Stored items from a collection:
....
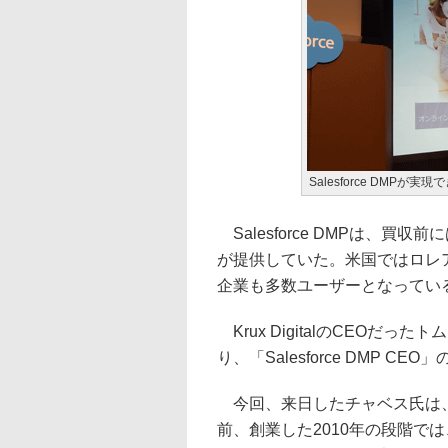
Salesforce DMPが実
Salesforce DMPは、買収前に
が提供していた。米国ではロレ
企業も多数ユーザーとなってい
Krux DigitalのCEOだった
り、「Salesforce DMP C
今回、来日したチャベス氏は、k
前、創業した2010年の段階で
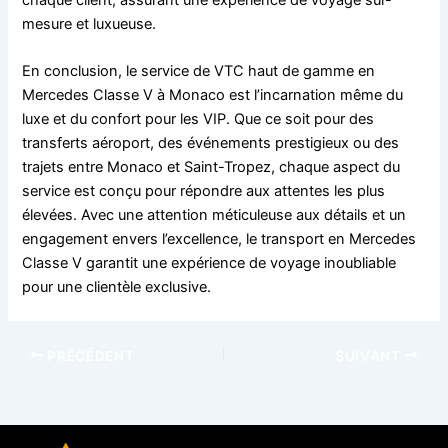
chaque client, assurant une expérience de voyage sur-
mesure et luxueuse.
En conclusion, le service de VTC haut de gamme en
Mercedes Classe V à Monaco est l’incarnation même du
luxe et du confort pour les VIP. Que ce soit pour des
transferts aéroport, des événements prestigieux ou des
trajets entre Monaco et Saint-Tropez, chaque aspect du
service est conçu pour répondre aux attentes les plus
élevées. Avec une attention méticuleuse aux détails et un
engagement envers l’excellence, le transport en Mercedes
Classe V garantit une expérience de voyage inoubliable
pour une clientèle exclusive.
PRÉCÉDENT
SUIVANT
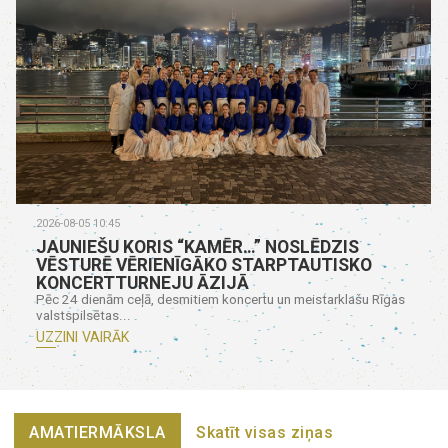
2026-08-05 10:45
JAUNIEŠU KORIS “KAMĒR…” NOSLĒDZIS
VĒSTURĒ VĒRIENĪGĀKO STARPTAUTISKO
KONCERTTURNEJU ĀZIJĀ
Pēc 24 dienām ceļā, desmitiem koncertu un meistarklašu Rīgas
valstspilsētas...
UZZINI VAIRĀK
AMATIERMĀKSLA
Skatīt visas ziņas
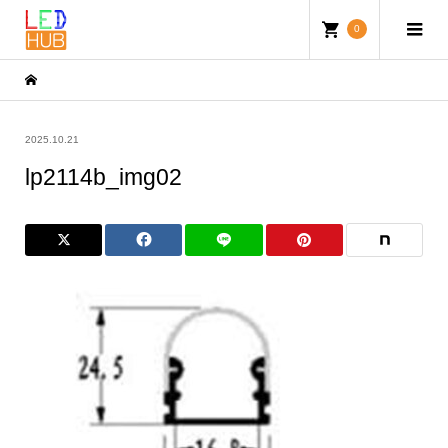
0
2025.10.21
lp2114b_img02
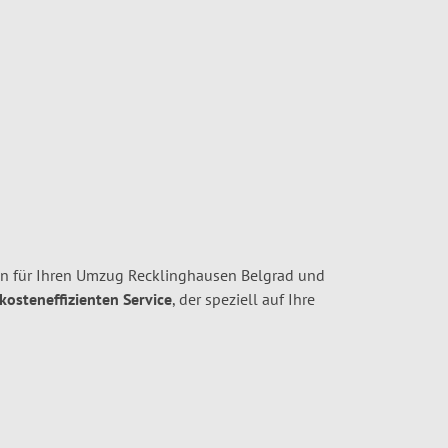
n für Ihren Umzug Recklinghausen Belgrad und
 kosteneffizienten Service
, der speziell auf Ihre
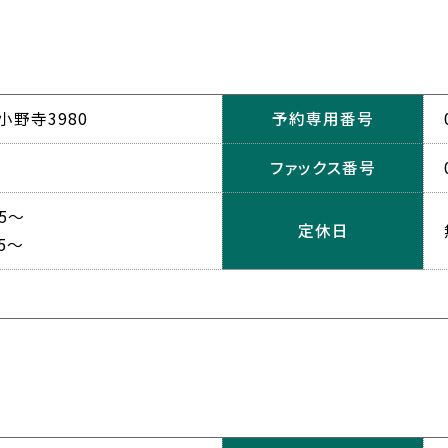
野寺3980
予約専用番号
ファックス番号
5～
定休日
5～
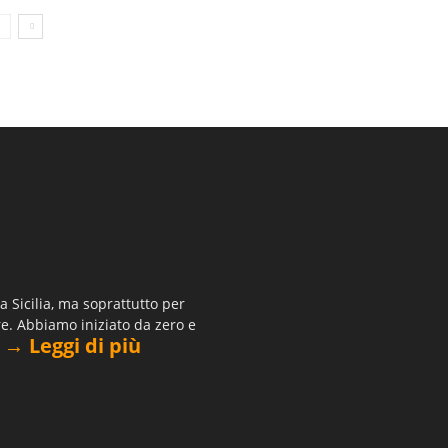
 Sicilia, ma soprattutto per
re. Abbiamo iniziato da zero e
→ Leggi di più
.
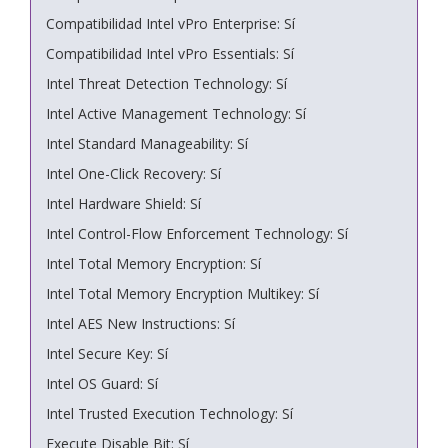
Compatibilidad Intel vPro Enterprise: Sí
Compatibilidad Intel vPro Essentials: Sí
Intel Threat Detection Technology: Sí
Intel Active Management Technology: Sí
Intel Standard Manageability: Sí
Intel One-Click Recovery: Sí
Intel Hardware Shield: Sí
Intel Control-Flow Enforcement Technology: Sí
Intel Total Memory Encryption: Sí
Intel Total Memory Encryption Multikey: Sí
Intel AES New Instructions: Sí
Intel Secure Key: Sí
Intel OS Guard: Sí
Intel Trusted Execution Technology: Sí
Execute Disable Bit: Sí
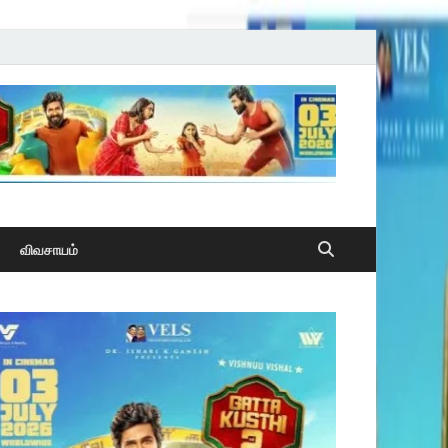
விவசாயம்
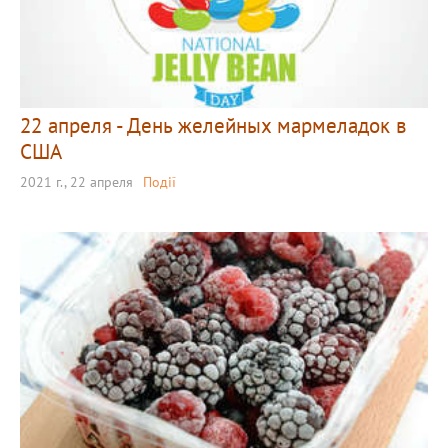
22 апреля - День желейных мармеладок в
США
2021 г., 22 апреля
Події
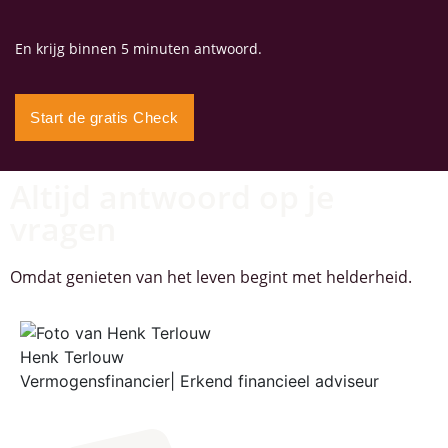
En krijg binnen 5 minuten antwoord.
Start de gratis Check
Altijd antwoord op je
vragen
Omdat genieten van het leven begint met helderheid.
Henk Terlouw
Vermogensfinancier| Erkend financieel adviseur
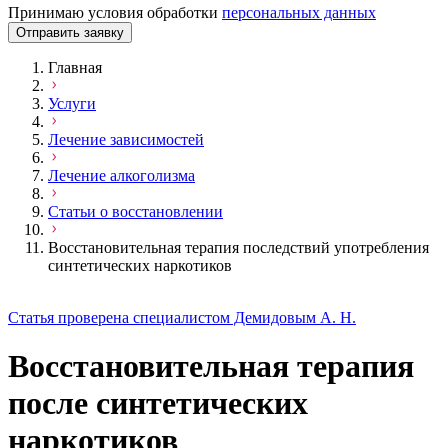
Принимаю условия обработки
персональных данных
Отправить заявку
Главная
Услуги
Лечение зависимостей
Лечение алкоголизма
Статьи о восстановлении
Восстановительная терапия последствий употребления
синтетических наркотиков
Статья проверена специалистом Демидовым А. Н.
Восстановительная терапия
после синтетических
наркотиков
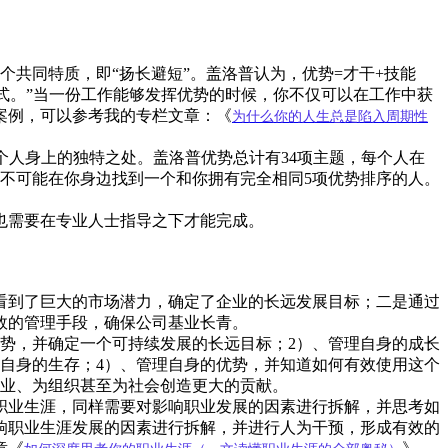
个共同特质，即“扬长避短”。盖洛普认为，优势=才干+技能
模式。”当一份工作能够发挥优势的时候，你不仅可以在工作中获
案例，可以参考我的专栏文章：《
为什么你的人生总是陷入周期性
一个人身上的独特之处。盖洛普优势总计有34项主题，每个人在
几乎不可能在你身边找到一个和你拥有完全相同5项优势排序的人。
也需要在专业人士指导之下才能完成。
看到了巨大的市场潜力，确定了企业的长远发展目标；二是通过
效的管理手段，确保公司基业长青。
势，并确定一个可持续发展的长远目标；2）、管理自身的成长
自身的生存；4）、管理自身的优势，并知道如何有效使用这个
企业、为组织甚至为社会创造更大的贡献。
职业生涯，同样需要对影响职业发展的因素进行拆解，并思考如
响职业生涯发展的因素进行拆解，并进行人为干预，形成有效的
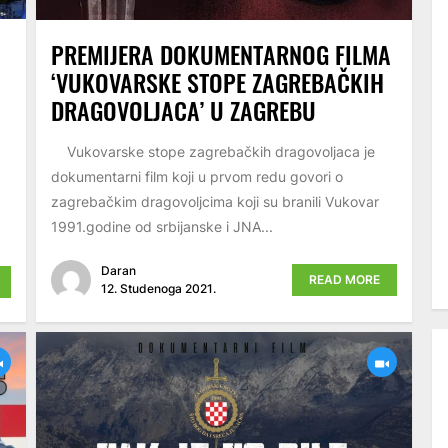
PREMIJERA DOKUMENTARNOG FILMA
‘VUKOVARSKE STOPE ZAGREBAČKIH
DRAGOVOLJACA’ U ZAGREBU
Vukovarske stope zagrebačkih dragovoljaca je
dokumentarni film koji u prvom redu govori o
zagrebačkim dragovoljcima koji su branili Vukovar
1991.godine od srbijanske i JNA...
Daran
READ MORE
12. Studenoga 2021.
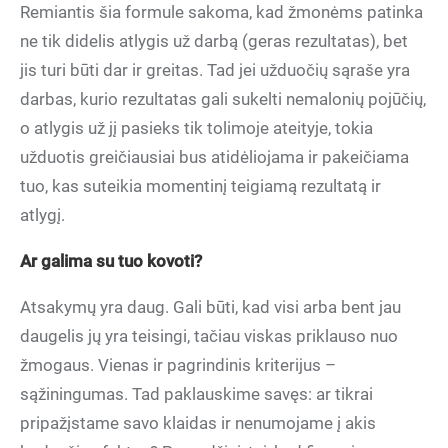
Remiantis šia formule sakoma, kad žmonėms patinka
ne tik didelis atlygis už darbą (geras rezultatas), bet
jis turi būti dar ir greitas. Tad jei užduočių sąraše yra
darbas, kurio rezultatas gali sukelti nemalonių pojūčių,
o atlygis už jį pasieks tik tolimoje ateityje, tokia
užduotis greičiausiai bus atidėliojama ir pakeičiama
tuo, kas suteikia momentinį teigiamą rezultatą ir
atlygį.
Ar galima su tuo kovoti?
Atsakymų yra daug. Gali būti, kad visi arba bent jau
daugelis jų yra teisingi, tačiau viskas priklauso nuo
žmogaus. Vienas ir pagrindinis kriterijus –
sąžiningumas. Tad paklauskime savęs: ar tikrai
pripažįstame savo klaidas ir nenumojame į akis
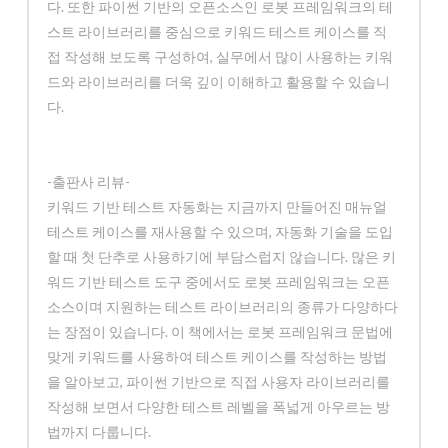
다. 또한 파이썬 기반의 오픈소스인 로봇 프레임워크의 테
스트 라이브러리를 중심으로 키워드 테스트 케이스를 직
접 작성해 보도록 구성하여, 실무에서 많이 사용하는 키워
드와 라이브러리를 더욱 깊이 이해하고 활용할 수 있습니
다.
-출판사 리뷰-
키워드 기반 테스트 자동화는 지금까지 만들어진 매뉴얼
테스트 케이스를 재사용할 수 있으며, 자동화 기술을 도입
할 때 첫 단추로 사용하기에 부담스럽지 않습니다. 많은 키
워드 기반 테스트 도구 중에서도 로봇 프레임워크는 오픈
소스이며 지원하는 테스트 라이브러리의 종류가 다양하다
는 장점이 있습니다. 이 책에서는 로봇 프레임워크 문법에
맞게 키워드를 사용하여 테스트 케이스를 작성하는 방법
을 알아보고, 파이썬 기반으로 직접 사용자 라이브러리를
작성해 보면서 다양한 테스트 레벨을 폭넓게 아우르는 방
법까지 다룹니다.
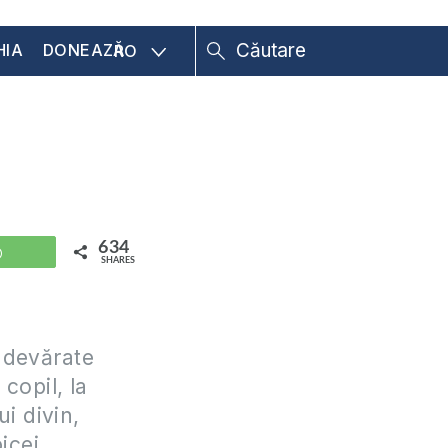
HIA
DONEAZĂ
RO
634
WhatsApp
SHARES
adevărate
copil, la
ui divin,
icei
....
Task to complete -
Repeat the data exactly as given. Keep every picture out of the copy.

Written response -
Salesforce DMPが実
Salesforce DMPは、買収前に
が提供していた。米国ではロレ
企業も多数ユーザーとなってい
Krux DigitalのCEOだった
り、「Salesforce DMP C
今回、来日したチャベス氏は、k
前、創業した2010年の段階で
chaque client, assurant une expérience de voyage sur-
mesure et luxueuse.
En conclusion, le service de VTC haut de gamme en
Mercedes Classe V à Monaco est l’incarnation même du
luxe et du confort pour les VIP. Que ce soit pour des
transferts aéroport, des événements prestigieux ou des
trajets entre Monaco et Saint-Tropez, chaque aspect du
service est conçu pour répondre aux attentes les plus
élevées. Avec une attention méticuleuse aux détails et un
engagement envers l’excellence, le transport en Mercedes
Classe V garantit une expérience de voyage inoubliable
pour une clientèle exclusive.
PRÉCÉDENT
SUIVANT
2026-08-05 10:45
JAUNIEŠU KORIS “KAMĒR…” NOSLĒDZIS
VĒSTURĒ VĒRIENĪGĀKO STARPTAUTISKO
KONCERTTURNEJU ĀZIJĀ
Pēc 24 dienām ceļā, desmitiem koncertu un meistarklašu Rīgas
valstspilsētas...
UZZINI VAIRĀK
AMATIERMĀKSLA
Skatīt visas ziņas
0
2025.10.21
lp2114b_img02
n für Ihren Umzug Recklinghausen Belgrad und
 kosteneffizienten Service
, der speziell auf Ihre
野寺3980
予約専用番号
ファックス番号
5～
定休日
5～
 Sicilia, ma soprattutto per
re. Abbiamo iniziato da zero e
→ Leggi di più
.
Compatibilidad Intel vPro Enterprise: Sí
Compatibilidad Intel vPro Essentials: Sí
Intel Threat Detection Technology: Sí
Intel Active Management Technology: Sí
Intel Standard Manageability: Sí
Intel One-Click Recovery: Sí
Intel Hardware Shield: Sí
Intel Control-Flow Enforcement Technology: Sí
Intel Total Memory Encryption: Sí
Intel Total Memory Encryption Multikey: Sí
Intel AES New Instructions: Sí
Intel Secure Key: Sí
Intel OS Guard: Sí
Intel Trusted Execution Technology: Sí
Execute Disable Bit: Sí
விவசாயம்
22 апреля - День желейных мармеладок в
США
2021 г., 22 апреля
Події
En krijg binnen 5 minuten antwoord.
Start de gratis Check
Altijd antwoord op je
vragen
Omdat genieten van het leven begint met helderheid.
Henk Terlouw
Vermogensfinancier| Erkend financieel adviseur
Принимаю условия обработки
персональных данных
Отправить заявку
Главная
Услуги
Лечение зависимостей
Лечение алкоголизма
Статьи о восстановлении
Восстановительная терапия последствий употребления
синтетических наркотиков
Статья проверена специалистом Демидовым А. Н.
Восстановительная терапия
после синтетических
наркотиков
个共同特质，即“扬长避短”。盖洛普认为，优势=才干+技能
模式。”当一份工作能够发挥优势的时候，你不仅可以在工作中获
案例，可以参考我的专栏文章：《
为什么你的人生总是陷入周期性
一个人身上的独特之处。盖洛普优势总计有34项主题，每个人在
几乎不可能在你身边找到一个和你拥有完全相同5项优势排序的人。
也需要在专业人士指导之下才能完成。
看到了巨大的市场潜力，确定了企业的长远发展目标；二是通过
效的管理手段，确保公司基业长青。
势，并确定一个可持续发展的长远目标；2）、管理自身的成长
自身的生存；4）、管理自身的优势，并知道如何有效使用这个
企业、为组织甚至为社会创造更大的贡献。
职业生涯，同样需要对影响职业发展的因素进行拆解，并思考如
响职业生涯发展的因素进行拆解，并进行人为干预，形成有效的
PREMIJERA DOKUMENTARNOG FILMA
‘VUKOVARSKE STOPE ZAGREBAČKIH
DRAGOVOLJACA’ U ZAGREBU
Vukovarske stope zagrebačkih dragovoljaca je
dokumentarni film koji u prvom redu govori o
zagrebačkim dragovoljcima koji su branili Vukovar
1991.godine od srbijanske i JNA...
Daran
READ MORE
12. Studenoga 2021.
Remiantis šia formule sakoma, kad žmonėms patinka
ne tik didelis atlygis už darbą (geras rezultatas), bet
jis turi būti dar ir greitas. Tad jei užduočių sąraše yra
darbas, kurio rezultatas gali sukelti nemalonių pojūčių,
o atlygis už jį pasieks tik tolimoje ateityje, tokia
užduotis greičiausiai bus atidėliojama ir pakeičiama
tuo, kas suteikia momentinį teigiamą rezultatą ir
atlygį.
Ar galima su tuo kovoti?
Atsakymų yra daug. Gali būti, kad visi arba bent jau
daugelis jų yra teisingi, tačiau viskas priklauso nuo
žmogaus. Vienas ir pagrindinis kriterijus –
sąžiningumas. Tad paklauskime savęs: ar tikrai
pripažįstame savo klaidas ir nenumojame į akis
다. 또한 파이썬 기반의 오픈소스인 로봇 프레임워크의 테
스트 라이브러리를 중심으로 키워드 테스트 케이스를 직
접 작성해 보도록 구성하여, 실무에서 많이 사용하는 키워
드와 라이브러리를 더욱 깊이 이해하고 활용할 수 있습니
다.
-출판사 리뷰-
키워드 기반 테스트 자동화는 지금까지 만들어진 매뉴얼
테스트 케이스를 재사용할 수 있으며, 자동화 기술을 도입
할 때 첫 단추로 사용하기에 부담스럽지 않습니다. 많은 키
워드 기반 테스트 도구 중에서도 로봇 프레임워크는 오픈
소스이며 지원하는 테스트 라이브러리의 종류가 다양하다
는 장점이 있습니다. 이 책에서는 로봇 프레임워크 문법에
맞게 키워드를 사용하여 테스트 케이스를 작성하는 방법
을 알아보고, 파이썬 기반으로 직접 사용자 라이브러리를
작성해 보면서 다양한 테스트 레벨을 폭넓게 아우르는 방
법까지 다룹니다.
HIA
DONEAZĂ
RO
634
WhatsApp
SHARES
adevărate
copil, la
ui divin,
icei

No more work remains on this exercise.